▶ Exercise requirements: Leave every picture behind and copy the rest of the entries below exactly.

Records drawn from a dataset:
------------------------------

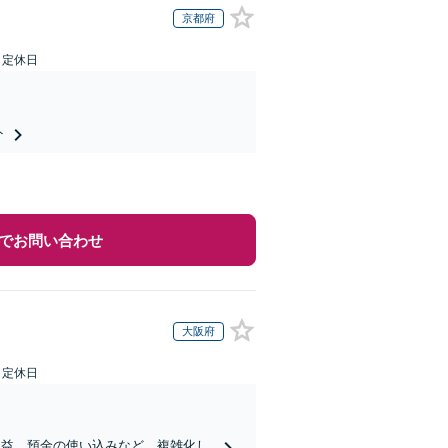
京都府
日定休日
ト
でお問い合わせ
大阪府
日定休日
受益、預金の使い込みなど、複雑化し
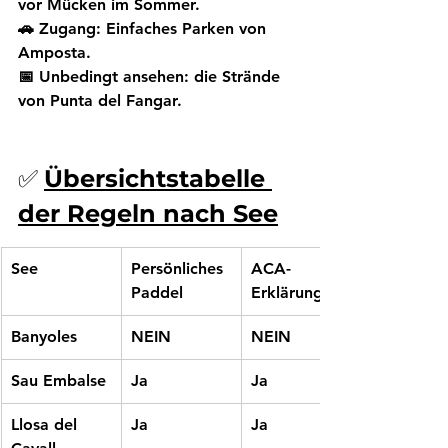
vor Mücken im Sommer.
🚗 Zugang:
 Einfaches Parken von 
Amposta.
📅 Unbedingt ansehen:
 die Strände 
von Punta del Fangar.
✅ 
Übersichtstabelle 
der Regeln nach See
See
Persönliches 
ACA-
Paddel
Erklärung
Banyoles
NEIN
NEIN
Sau Embalse
Ja
Ja
Llosa del 
Ja
Ja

------------------------------

▶ Written response:
京都府
日定休日
ト
でお問い合わせ
大阪府
日定休日
受益、預金の使い込みなど、複雑化し
vor Mücken im Sommer.
🚗 Zugang:
 Einfaches Parken von 
Amposta.
📅 Unbedingt ansehen:
 die Strände 
von Punta del Fangar.
✅ 
Übersichtstabelle 
der Regeln nach See
See
Persönliches 
ACA-
Paddel
Erklärung
Banyoles
NEIN
NEIN
Sau Embalse
Ja
Ja
Llosa del 
Ja
Ja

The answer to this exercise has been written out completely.